What is flourishing?
In the introduction to St Teresa of Avila's book The Interior Castle, translator Mirabai Starr writes this:
Listen. Softly, the One you love is calling. Listen... Be brave and walk through the country of your own wild heart. Be gentle and know that you know nothing. Be mindful and remember that every moment can be a prayer. Melting butter, scrambling eggs, lifting fork to mouth, praising God... Losing your temper and your dignity with someone you love, praising God. Balancing ecstasy with clear thinking, self-control with abandon. Be still. Listen. Keep walking.
This is a picture of flourishing in the everyday.
Flourishing is participation and openness in a continually unfolding process, no matter where you are or what you are doing. It involves the overlap of deep rootedness and a profound becoming all at the same time. It is not dialectical; that is, it can accept, hold, and observe many seemingly contradictory realities while releasing internal and external narratives that tend to draw us to stasis.
Flourishing acknowledges and validates experiences of suffering, division, fear, prejudice, injustice, and fragmentation, and prompts those who benefit from the systems of this world to move toward those who are diminished and exploited by such powers.
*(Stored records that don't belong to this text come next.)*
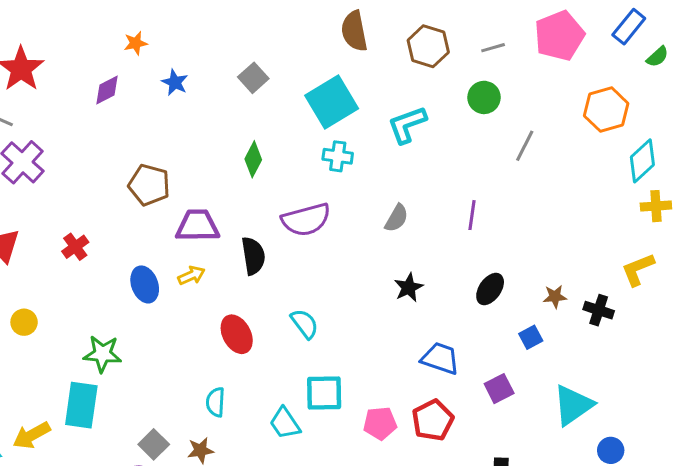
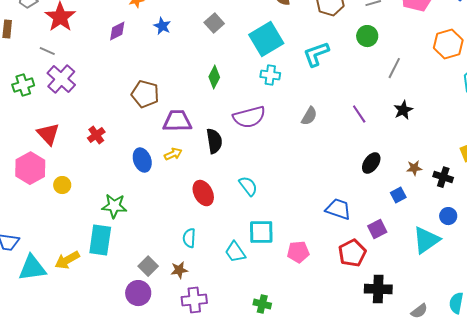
purple line: (472, 215) -> (359, 114), turned -42
black star: (409, 287) -> (403, 110), moved
red pentagon: (433, 420) -> (352, 253), moved
blue circle: (611, 450) -> (448, 216), moved

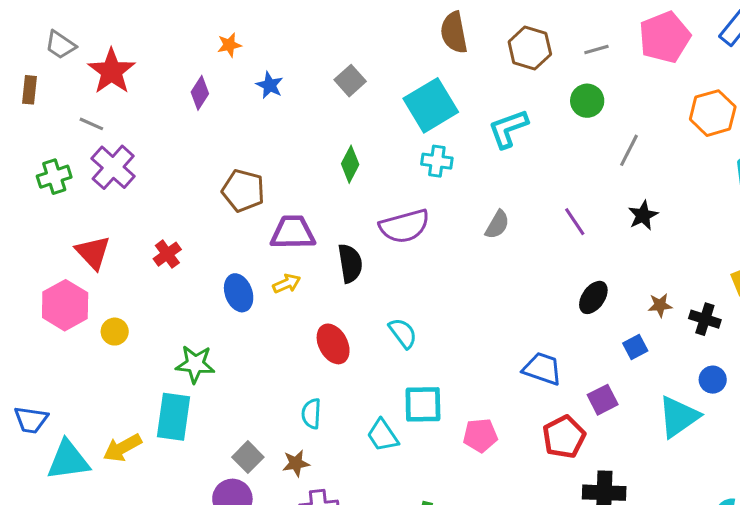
purple diamond: (117, 31) -> (200, 93), turned -30

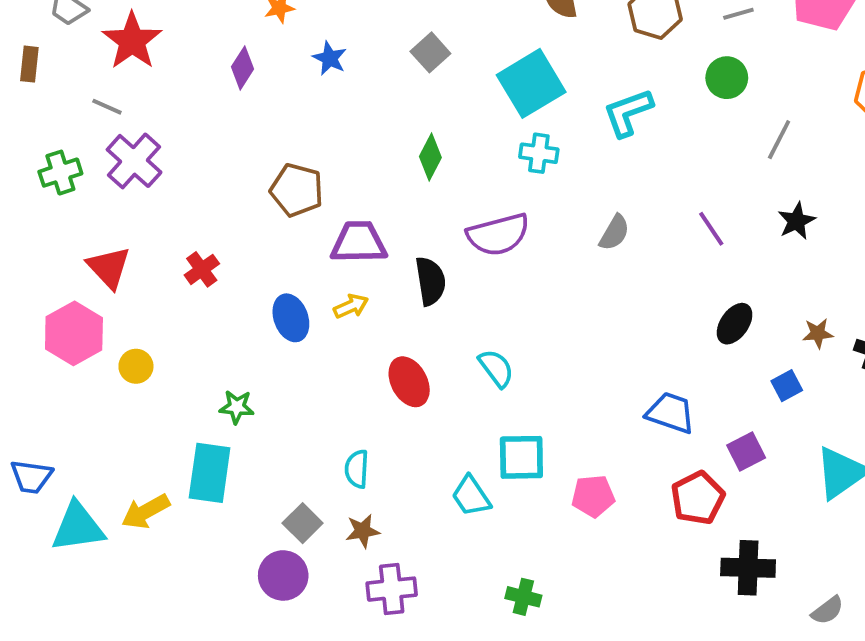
green star: (195, 364) -> (237, 407), size x0.7
cyan semicircle: (311, 414) -> (357, 469), moved

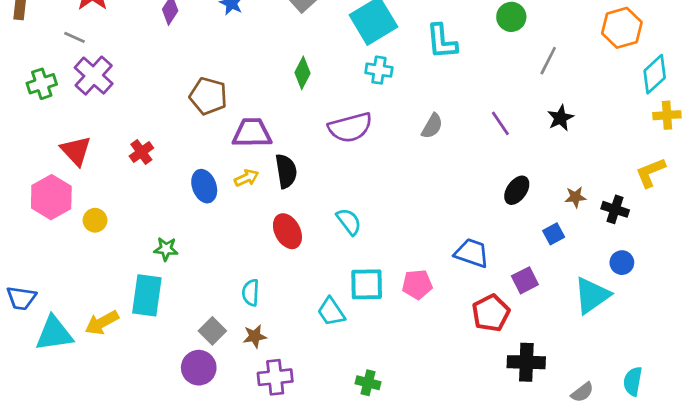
cyan L-shape: (628, 113) -> (442, 41), turned -75
black semicircle: (430, 281) -> (286, 171), moved
pink pentagon: (593, 496) -> (417, 284), moved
Flourishing does not permit any individual to escape from reality, but bestows dignity and invites refuge in the midst of reality. Soren Kierkegaard long ago described faith as being the practice of peace and rootedness which enables individuals and communities to stand firmly in rich, nourishing soil, even in the very eye of chaos. (This, in fact, is what the title of this website—Life in the Whirlwind—is all about!)
Flourishing is not the elevation of the individual, but the whole. Independent (one person) flourishing that does not cultivate interdependent (for-the-whole) flourishing may be what we call the American Dream, but it's not part of God's blueprint and will therefore ultimately not work. We are all made to embody and enjoy both individual and communal wholeness. Just as a mother is only as happy as her least happy child, so an individual can only flourish as much as the least-allowed-to-flourish member of that community (local or global). Flourishing always embodies the truth that God's image is to be recognized and honored in all.